[Exercise directions] Work through the entries below and show every line in which "Arah" is found.

[Page images and extracted text]
____
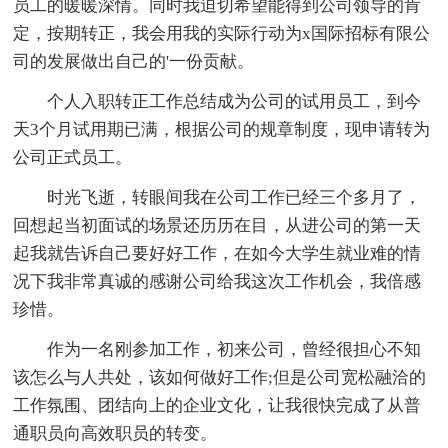
员工的暖暖深情。同时我迫切希望能得到公司领导的肯
定，按期转正，我会用我的实际行动为x国际招标有限公
司的发展做出自己的'一份贡献。
个人入职转正工作总结成为公司的试用员工，到今
天3个月试用期已满，根据公司的规章制度，现申请转为
公司正式员工。
时光飞逝，转眼间我在公司工作已经三个多月了，
回想起当初面试的场景还历历在目，从进公司的第一天
起我就告诉自己要好好工作，在如今大学生就业难的情
况下我非常真诚的感谢公司给我这次工作机会，我倍感
珍惜。
作为一名刚参加工作，初来公司，曾经很担心不知
该怎么与人共处，该如何做好工作;但是公司宽松融洽的
工作氛围、团结向上的企业文化，让我很快完成了从普
通职员向高效职员的转变。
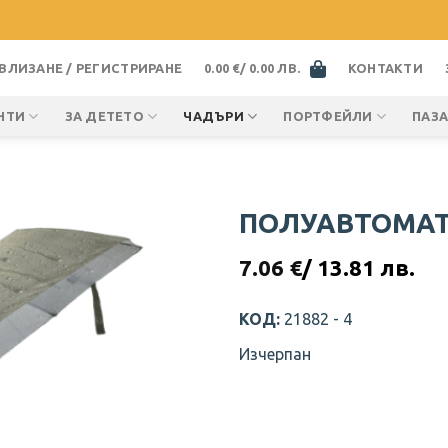
ВЛИЗАНЕ / РЕГИСТРИРАНЕ
0.00
€
/ 0.00 ЛВ.
КОНТАКТИ
НТИ
ЗА ДЕТЕТО
ЧАДЪРИ
ПОРТФЕЙЛИ
ПАЗ
ПОЛУАВТОМАТ
7.06
€
/ 13.81 лв.
КОД:
21882 - 4
Изчерпан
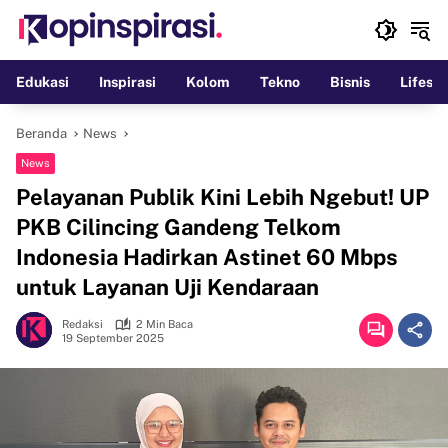
Langsung
ke
konten
Edukasi
Inspirasi
Kolom
Tekno
Bisnis
Lifesty
Beranda
News
News
Pelayanan Publik Kini Lebih Ngebut! UP
PKB Cilincing Gandeng Telkom
Indonesia Hadirkan Astinet 60 Mbps
untuk Layanan Uji Kendaraan
Redaksi
2 Min Baca
19 September 2025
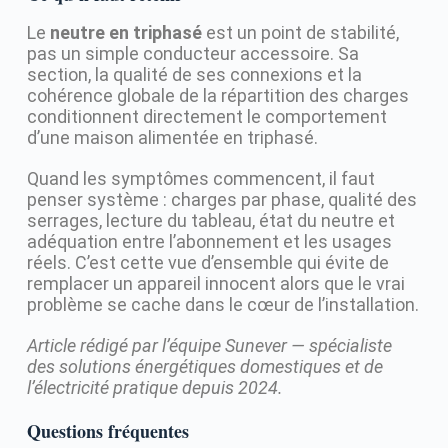
Le
neutre en triphasé
est un point de stabilité,
pas un simple conducteur accessoire. Sa
section, la qualité de ses connexions et la
cohérence globale de la répartition des charges
conditionnent directement le comportement
d’une maison alimentée en triphasé.
Quand les symptômes commencent, il faut
penser système : charges par phase, qualité des
serrages, lecture du tableau, état du neutre et
adéquation entre l’abonnement et les usages
réels. C’est cette vue d’ensemble qui évite de
remplacer un appareil innocent alors que le vrai
problème se cache dans le cœur de l’installation.
Article rédigé par l’équipe Sunever — spécialiste
des solutions énergétiques domestiques et de
l’électricité pratique depuis 2024.
Questions fréquentes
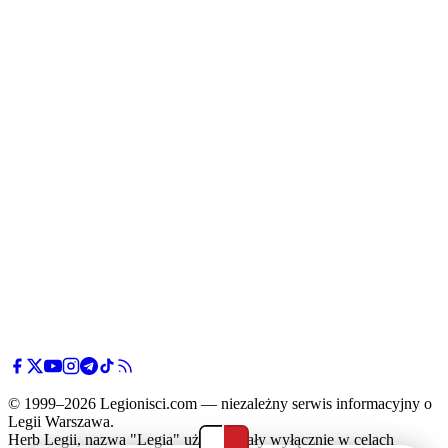
© 1999–2026 Legionisci.com — niezależny serwis informacyjny o
Legii Warszawa.
Herb Legii, nazwa "Legia" użyte zostały wyłącznie w celach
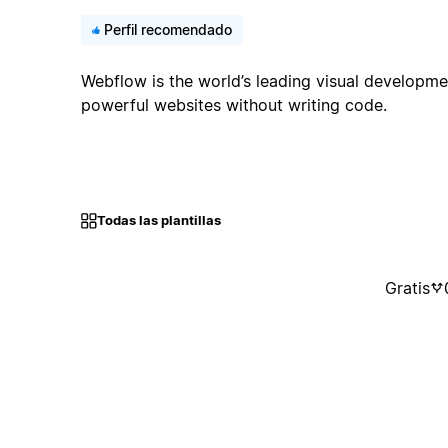
Perfil recomendado
Webflow is the world’s leading visual developme
powerful websites without writing code.
Todas las plantillas
Gratis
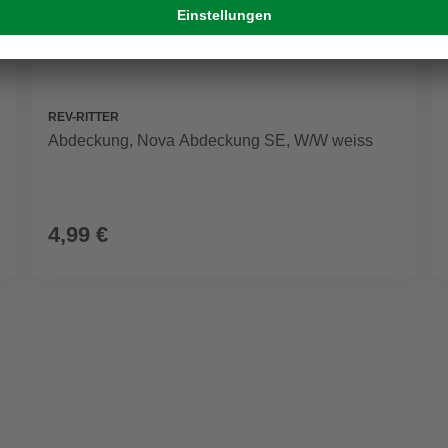
REV-RITTER
Abdeckung, Nova Abdeckung SE, W/W weiss
4,99 €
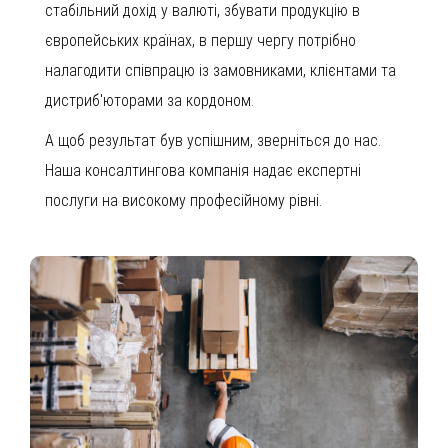
стабільний дохід у валюті, збувати продукцію в
європейських країнах, в першу чергу потрібно
налагодити співпрацю із замовниками, клієнтами та
дистриб'юторами за кордоном.
А щоб результат був успішним, зверніться до нас.
Наша консалтингова компанія надає експертні
послуги на високому професійному рівні.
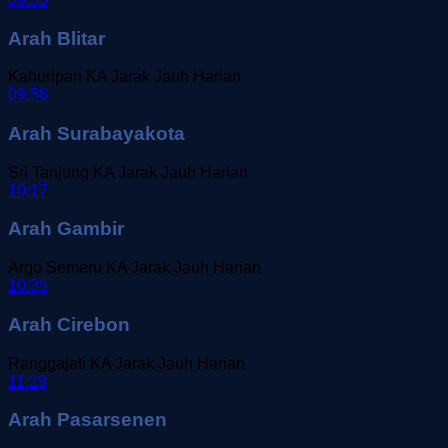
Arah Blitar
Kahuripan
KA Jarak Jauh
Harian
09:56
Arah Surabayakota
Sri Tanjung
KA Jarak Jauh
Harian
10:17
Arah Gambir
Argo Semeru
KA Jarak Jauh
Harian
10:35
Arah Cirebon
Ranggajati
KA Jarak Jauh
Harian
11:29
Arah Pasarsenen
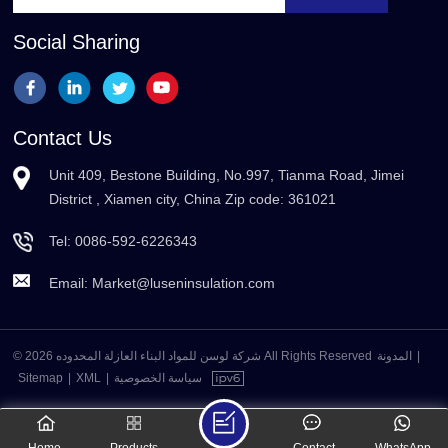
Social Sharing
Contact Us
Unit 409, Bestone Building, No.997, Tianma Road, Jimei
District , Xiamen city, China Zip code: 361021
Tel:
0086-592-6226343
Email:
Market@luseninsulation.com
© 2026 شركة لوسن للمواد البناء العازلة المحدوده All Rights Reserved
المدونة
|
Sitemap
|
XML
|
سياسة الخصوصية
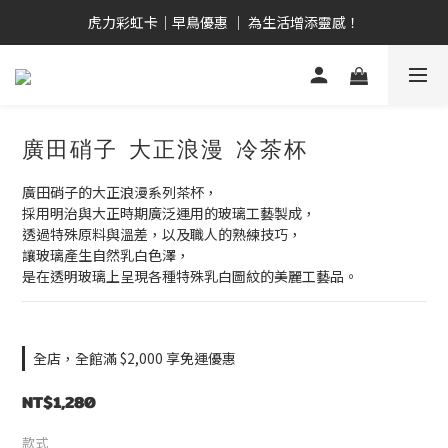
畢業禮心意選  全品項9折！ 全館2,000免運優惠！
虎力彩虹卡｜早鳥優惠 ｜ 為生活增添靈感！
日安白河 ｜ 台日共創 ｜ 晨曦系人氣單品！
畢業禮心意選  全品項9折！ 全館2,000免運優惠！
廣田硝子 大正浪漫 冷茶杯
廣田硝子的大正浪漫系列茶杯，
採用明治與大正時期廣泛運用的玻璃工藝製成，
透過特殊原料與溫差，以及職人的熟練技巧，
讓玻璃產生自然乳白色澤，
是在透明玻璃上呈現各種特殊乳白圖紋的美麗工藝品。
全店，全館滿 $2,000 享免運優惠
NT$1,280
款式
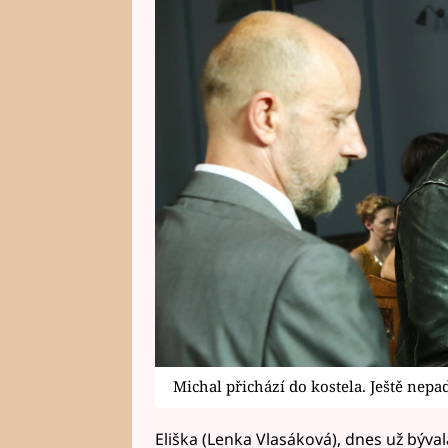
Michal přichází do kostela. Ještě nepa
Eliška (Lenka Vlasáková), dnes už býval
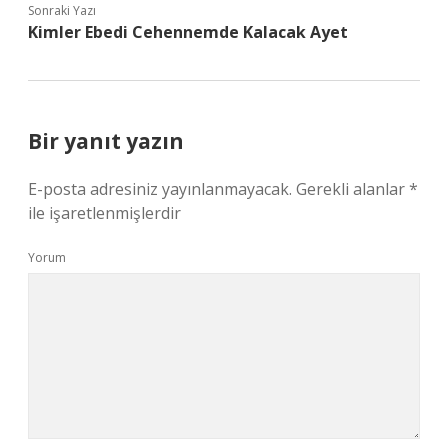
Sonraki Yazı
Kimler Ebedi Cehennemde Kalacak Ayet
Bir yanıt yazın
E-posta adresiniz yayınlanmayacak.
Gerekli alanlar
*
ile işaretlenmişlerdir
Yorum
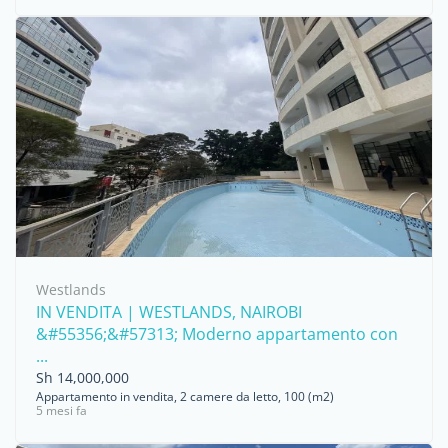
Westlands
IN VENDITA | WESTLANDS, NAIROBI
&#55356;&#57313; Moderno appartamento con
...
Sh 14,000,000
Appartamento in vendita, 2 camere da letto, 100 (m2)
5 mesi fa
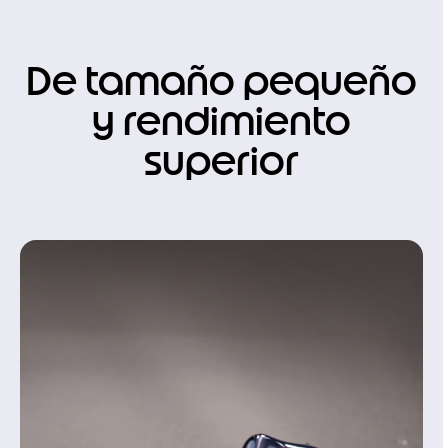
De tamaño pequeño
y rendimiento
superior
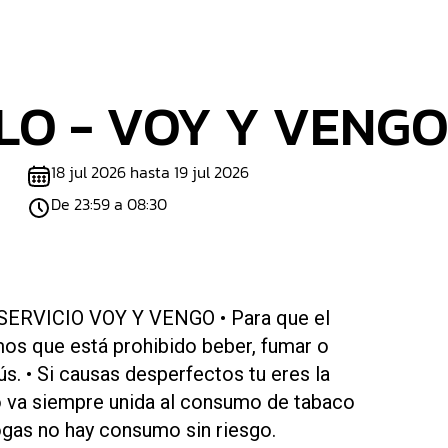
LO - VOY Y VENGO
18 jul 2026 hasta 19 jul 2026
De 23:59 a 08:30
ERVICIO VOY Y VENGO • Para que el
os que está prohibido beber, fumar o
s. • Si causas desperfectos tu eres la
no va siempre unida al consumo de tabaco
rogas no hay consumo sin riesgo.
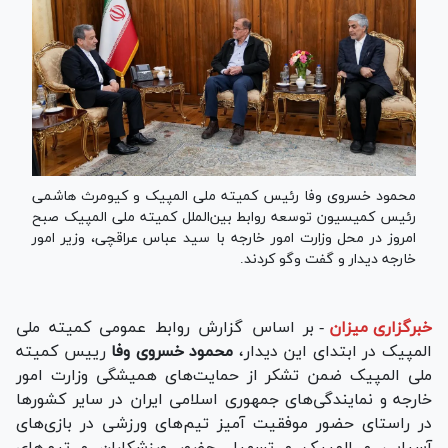
محمود خسروی وفا رئیس کمیته ملی المپیک و کیومرث هاشمی
رئیس کمیسیون توسعه روابط بین‌الملل کمیته ملی المپیک صبح
امروز در محل وزارت امور خارجه با سید عباس عراقچی، وزیر امور
خارجه دیدار و گفت و‌گو‌ کردند.
خبرگزاری میزان
-
بر اساس گزارش روابط عمومی کمیته ملی
المپیک در ابتدای این دیدار،
محمود خسروی وفا
رییس کمیته
ملی المپیک ضمن تشکر از حمایت‌های همیشگی وزارت امور
خارجه و نمایندگی‌های جمهوری اسلامی ایران در سایر کشور‌ها
در راستای حضور موفقیت آمیز تیم‌های ورزشی در بازی‌های
آسیایی و المپیک و تسهیل حضور ورزشکاران و تیم‌های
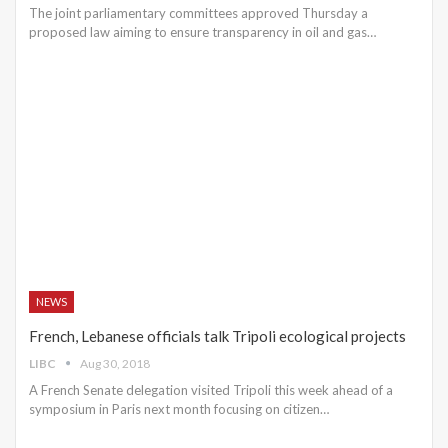
The joint parliamentary committees approved Thursday a
proposed law aiming to ensure transparency in oil and gas…
NEWS
French, Lebanese officials talk Tripoli ecological projects
LIBC
Aug 30, 2018
A French Senate delegation visited Tripoli this week ahead of a
symposium in Paris next month focusing on citizen…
____
[Task result]
Arah Blitar
Arah Surabayakota
Arah Gambir
Arah Cirebon
Arah Pasarsenen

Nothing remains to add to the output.